Since the beginning of the intervention on 13 November 2004, we have had a team in the field catching and vaccinating the wolves in two areas - both of which harbour relatively high densities of wolves. These are the two remaining core areas in the Bale Mountains - the Upper Web valley (Morobawa) containing approximately 70 animals in ten packs, and the core area of the Sanetti plateau with an estimated 46 animals in six packs. The first phase of the intervention lasted two months, during which time 59 wolves were trapped and vaccinated - 36 from eight packs in the Upper Web Valley and 23 from six packs in the core Sanetti area. Vaccination coverage per pack ranged from 38% to 83% in frontline packs. A sample of these wolves was recaptured approximately 4 weeks after primary vaccination, to investigate the immune response to the rabies vaccine and to deliver a booster dose.
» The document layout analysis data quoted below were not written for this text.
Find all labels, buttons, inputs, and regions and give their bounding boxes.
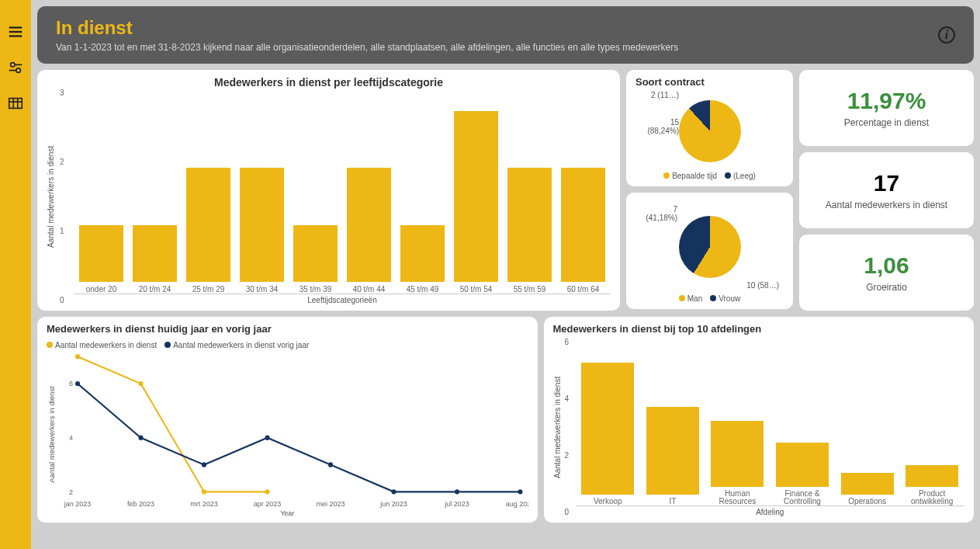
bar[interactable]: Operations [838, 473, 897, 506]
svg-text:Aantal medewerkers in dienst: Aantal medewerkers in dienst [48, 386, 56, 483]
bar-label: 60 t/m 64 [567, 285, 600, 294]
bar[interactable]: 60 t/m 64 [559, 168, 608, 294]
bar[interactable]: IT [643, 407, 702, 506]
pie[interactable] [679, 216, 741, 278]
line-series[interactable] [78, 384, 520, 492]
line-point[interactable] [328, 462, 333, 467]
line-series[interactable] [78, 356, 267, 492]
kpi-label: Groeiratio [866, 282, 907, 293]
svg-text:mei 2023: mei 2023 [316, 500, 345, 508]
page-subtitle: Van 1-1-2023 tot en met 31-8-2023 kijken… [56, 42, 678, 53]
bar-label: 55 t/m 59 [514, 285, 546, 294]
line-point[interactable] [139, 381, 144, 386]
kpi-value: 1,06 [864, 252, 909, 279]
bar-label: 35 t/m 39 [300, 285, 332, 294]
pie-data-label: 7(41,18%) [640, 205, 677, 222]
y-axis-label: Aantal medewerkers in dienst [47, 89, 55, 304]
filter-icon[interactable] [7, 59, 24, 79]
bar[interactable]: Product ontwikkeling [902, 465, 961, 506]
bar-label: 20 t/m 24 [139, 285, 171, 294]
line-point[interactable] [265, 436, 270, 440]
legend-item[interactable]: Aantal medewerkers in dienst [47, 341, 157, 349]
bar-label: 40 t/m 44 [353, 285, 386, 294]
x-axis-label: Leeftijdscategorieën [74, 296, 611, 304]
chart-title: Soort contract [635, 76, 784, 88]
kpi-value: 17 [874, 170, 899, 196]
bar-label: Verkoop [594, 498, 622, 506]
y-axis-label: Aantal medewerkers in dienst [553, 338, 562, 516]
line-point[interactable] [392, 489, 397, 494]
svg-text:2: 2 [69, 488, 73, 495]
line-point[interactable] [518, 489, 522, 494]
bar[interactable]: Human Resources [708, 421, 767, 506]
svg-text:jul 2023: jul 2023 [444, 500, 469, 508]
info-icon[interactable]: i [938, 26, 955, 43]
bar[interactable]: 50 t/m 54 [452, 111, 500, 294]
legend-item[interactable]: (Leeg) [725, 172, 756, 180]
bar[interactable]: 40 t/m 44 [345, 168, 393, 294]
bar-label: onder 20 [86, 285, 116, 294]
chart-title: Medewerkers in dienst huidig jaar en vor… [47, 323, 528, 335]
table-icon[interactable] [7, 95, 24, 115]
pie-data-label: 2 (11…) [651, 91, 679, 99]
svg-text:feb 2023: feb 2023 [127, 500, 154, 508]
legend-item[interactable]: Man [679, 294, 702, 303]
bar-label: 45 t/m 49 [407, 285, 439, 294]
legend-item[interactable]: Bepaalde tijd [663, 172, 717, 180]
svg-text:6: 6 [69, 380, 73, 387]
menu-icon[interactable] [7, 23, 24, 43]
x-axis-label: Afdeling [576, 508, 965, 516]
svg-text:aug 2023: aug 2023 [506, 500, 528, 508]
chart-title: Medewerkers in dienst bij top 10 afdelin… [553, 323, 965, 335]
bar[interactable]: 35 t/m 39 [291, 225, 340, 294]
page-title: In dienst [56, 17, 678, 39]
legend-item[interactable]: Aantal medewerkers in dienst vorig jaar [164, 341, 309, 349]
chart-gender-pie: 7(41,18%)10 (58…) ManVrouw [626, 193, 793, 309]
svg-text:jan 2023: jan 2023 [64, 500, 92, 508]
kpi-value: 11,97% [847, 88, 926, 114]
chart-contract-pie: Soort contract 2 (11…)15(88,24%) Bepaald… [626, 70, 793, 186]
bar[interactable]: onder 20 [77, 225, 126, 294]
kpi-count: 17 Aantal medewerkers in dienst [799, 152, 974, 228]
bar[interactable]: Finance & Controlling [773, 443, 832, 506]
bar-label: Human Resources [708, 490, 767, 506]
kpi-percentage: 11,97% Percentage in dienst [799, 70, 974, 146]
bar-label: 25 t/m 29 [192, 285, 225, 294]
svg-rect-5 [9, 99, 23, 109]
bar-label: IT [669, 498, 676, 506]
kpi-ratio: 1,06 Groeiratio [799, 235, 974, 311]
bar[interactable]: 45 t/m 49 [398, 225, 447, 294]
bar[interactable]: Verkoop [579, 363, 638, 506]
legend-item[interactable]: Vrouw [710, 294, 740, 303]
chart-title: Medewerkers in dienst per leeftijdscateg… [47, 76, 611, 89]
line-point[interactable] [139, 436, 144, 440]
chart-trend-line: Medewerkers in dienst huidig jaar en vor… [37, 317, 538, 523]
page-header: In dienst Van 1-1-2023 tot en met 31-8-2… [37, 6, 974, 64]
bar[interactable]: 55 t/m 59 [505, 168, 554, 294]
chart-top10-bars: Medewerkers in dienst bij top 10 afdelin… [544, 317, 975, 523]
bar-label: Finance & Controlling [773, 490, 832, 506]
svg-text:Year: Year [280, 509, 294, 516]
bar-label: 30 t/m 34 [246, 285, 279, 294]
svg-text:jun 2023: jun 2023 [379, 500, 407, 508]
line-point[interactable] [75, 354, 80, 359]
pie[interactable] [679, 100, 741, 162]
bar[interactable]: 25 t/m 29 [184, 168, 233, 294]
line-point[interactable] [75, 381, 80, 386]
svg-point-4 [16, 68, 20, 73]
kpi-label: Aantal medewerkers in dienst [826, 200, 947, 210]
bar[interactable]: 30 t/m 34 [237, 168, 286, 294]
line-point[interactable] [265, 489, 270, 494]
svg-text:apr 2023: apr 2023 [254, 500, 282, 508]
chart-age-bars: Medewerkers in dienst per leeftijdscateg… [37, 70, 620, 311]
line-point[interactable] [455, 489, 459, 494]
bar-label: Product ontwikkeling [902, 490, 961, 506]
bar[interactable]: 20 t/m 24 [130, 225, 179, 294]
svg-point-3 [11, 63, 15, 68]
kpi-label: Percentage in dienst [844, 117, 929, 128]
bar-label: 50 t/m 54 [460, 285, 493, 294]
left-sidebar [0, 0, 31, 549]
line-point[interactable] [202, 462, 206, 467]
pie-data-label: 10 (58…) [746, 281, 779, 290]
line-point[interactable] [202, 489, 206, 494]
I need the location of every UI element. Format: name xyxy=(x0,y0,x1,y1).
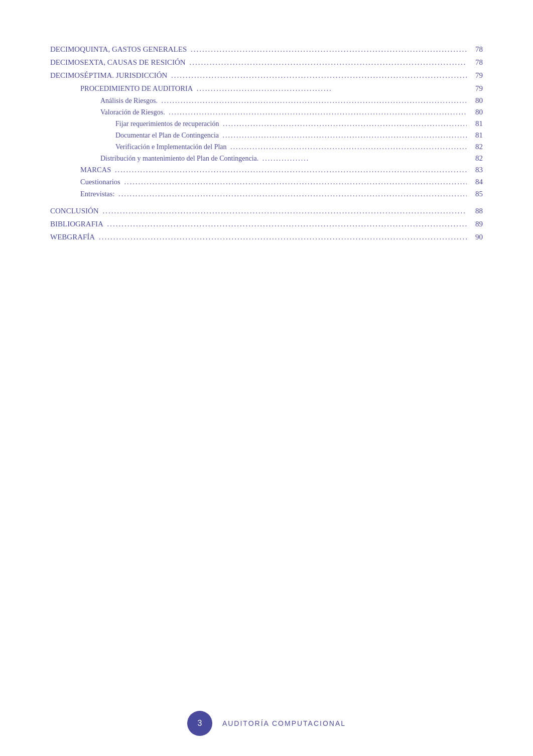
toc-page-num: 79 xyxy=(468,71,483,80)
toc-row-documentar: Documentar el Plan de Contingencia .....… xyxy=(50,131,483,140)
toc-row-fijar: Fijar requerimientos de recuperación ...… xyxy=(50,119,483,129)
toc-entry-text: Entrevistas: xyxy=(80,190,114,198)
toc-entry-text: Análisis de Riesgos. xyxy=(100,97,158,105)
toc-row-webgrafia: WEBGRAFÍA ..............................… xyxy=(50,233,483,242)
toc-entry-text: MARCAS xyxy=(80,166,111,174)
toc-page-num: 84 xyxy=(468,178,483,186)
toc-page-num: 80 xyxy=(468,96,483,105)
toc-entry-text: DECIMOSÉPTIMA. JURISDICCIÓN xyxy=(50,71,167,80)
toc-page-num: 89 xyxy=(468,220,483,228)
table-of-contents: DECIMOQUINTA, GASTOS GENERALES .........… xyxy=(50,30,483,242)
toc-dots: ........................................… xyxy=(100,207,467,216)
toc-row-bibliografia: BIBLIOGRAFIA ...........................… xyxy=(50,220,483,229)
footer: 3 AUDITORÍA COMPUTACIONAL xyxy=(0,711,533,736)
toc-row-marcas: MARCAS .................................… xyxy=(50,166,483,175)
toc-page-num: 79 xyxy=(468,84,483,93)
toc-entry-text: CONCLUSIÓN xyxy=(50,207,99,215)
toc-entry-text: Cuestionarios xyxy=(80,178,120,186)
toc-entry-text: Documentar el Plan de Contingencia xyxy=(115,132,219,140)
toc-entry-text: WEBGRAFÍA xyxy=(50,233,95,241)
toc-dots: ........................................… xyxy=(228,143,467,152)
document-title: AUDITORÍA COMPUTACIONAL xyxy=(222,719,346,727)
toc-page-num: 83 xyxy=(468,166,483,174)
toc-dots: ........................................… xyxy=(188,45,467,54)
toc-dots: ........................................… xyxy=(104,220,467,229)
toc-dots: ........................................… xyxy=(96,233,467,242)
toc-row-distribucion: Distribución y mantenimiento del Plan de… xyxy=(50,154,483,163)
toc-dots: ........................................… xyxy=(159,97,467,105)
toc-page-num: 78 xyxy=(468,58,483,67)
toc-row-verificacion: Verificación e Implementación del Plan .… xyxy=(50,143,483,152)
toc-row-analisis: Análisis de Riesgos. ...................… xyxy=(50,96,483,105)
toc-row-decimoquinta: DECIMOQUINTA, GASTOS GENERALES .........… xyxy=(50,45,483,54)
toc-page-num: 85 xyxy=(468,190,483,198)
toc-entry-text: Fijar requerimientos de recuperación xyxy=(115,120,219,128)
toc-entry-text: DECIMOSEXTA, CAUSAS DE RESICIÓN xyxy=(50,58,186,67)
page-number-circle: 3 xyxy=(187,711,212,736)
toc-dots: ........................................… xyxy=(112,166,467,175)
toc-dots: ........................................… xyxy=(220,132,467,140)
toc-dots: ........................................… xyxy=(194,84,467,93)
toc-entry-text: Verificación e Implementación del Plan xyxy=(115,143,227,151)
toc-entry-text: PROCEDIMIENTO DE AUDITORIA xyxy=(80,84,193,93)
toc-dots: ........................................… xyxy=(166,108,467,117)
toc-entry-text: Distribución y mantenimiento del Plan de… xyxy=(100,155,258,163)
toc-page-num: 90 xyxy=(468,233,483,241)
toc-dots: ........................................… xyxy=(115,190,467,199)
toc-page-num: 81 xyxy=(468,131,483,140)
page-number: 3 xyxy=(197,719,202,728)
toc-row-cuestionarios: Cuestionarios ..........................… xyxy=(50,178,483,187)
toc-entry-text: Valoración de Riesgos. xyxy=(100,108,165,116)
toc-entry-text: BIBLIOGRAFIA xyxy=(50,220,103,228)
toc-page-num: 78 xyxy=(468,45,483,54)
toc-page-num: 80 xyxy=(468,108,483,116)
toc-row-entrevistas: Entrevistas: ...........................… xyxy=(50,190,483,199)
toc-dots: ........................................… xyxy=(187,58,467,67)
toc-dots: ................. xyxy=(259,155,467,163)
toc-page-num: 82 xyxy=(468,154,483,163)
toc-row-valoracion: Valoración de Riesgos. .................… xyxy=(50,108,483,117)
toc-dots: ........................................… xyxy=(121,178,467,187)
toc-entry-text: DECIMOQUINTA, GASTOS GENERALES xyxy=(50,45,187,54)
toc-page-num: 82 xyxy=(468,143,483,151)
toc-row-procedimiento: PROCEDIMIENTO DE AUDITORIA .............… xyxy=(50,84,483,93)
toc-dots: ........................................… xyxy=(168,71,467,80)
toc-row-decimoseptima: DECIMOSÉPTIMA. JURISDICCIÓN ............… xyxy=(50,71,483,80)
toc-page-num: 88 xyxy=(468,207,483,215)
toc-row-conclusion: CONCLUSIÓN .............................… xyxy=(50,207,483,216)
toc-dots: ........................................… xyxy=(220,120,467,129)
page: DECIMOQUINTA, GASTOS GENERALES .........… xyxy=(0,0,533,756)
toc-page-num: 81 xyxy=(468,119,483,128)
toc-row-decimosexta: DECIMOSEXTA, CAUSAS DE RESICIÓN ........… xyxy=(50,58,483,67)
Eighteen wolves were recaptured and an additional 11 unvaccinated animals were immunised during this phase, resulting in an overall total to date of 70 vaccinated wolves. The serum samples from all wolves, including those recaptured, were tested for rabies virus neutralisation antibodies by the Veterinary Laboratories Agency, UK. All animals were seronegative at first capture. All vaccinated and recaptured wolves had antibody titres well above the threshold conferring protection (geometric mean: 7.41 IU/ml, while 0.5 IU/ml is recommended by the World Health Organization as the minimum protective antibody level). While the impact of the capture effort on the population will be studied through the long-term monitoring carried out by the EWCP, short-term effects appear minimal. All signs of trapping injury in the initial capture (cuts, bruises) had resolved by the time of recapture. One potentially serious injury was incurred when a wolf broke the medial toe of its right forefoot in a trap. The nature of the injury necessitated amputation of the digit at the first interphalangeal joint. The wound was treated and the animal was observed taking weight on the foot after anaesthetic recovery. The wolf has since been resighted and appears to be healthy. Of the total of 73 wolves that have been trapped to date, there have been no known post-trapping problems or mortality. Of all the trapped animals, only two animals have not been recently resighted and efforts are being made to find these animals.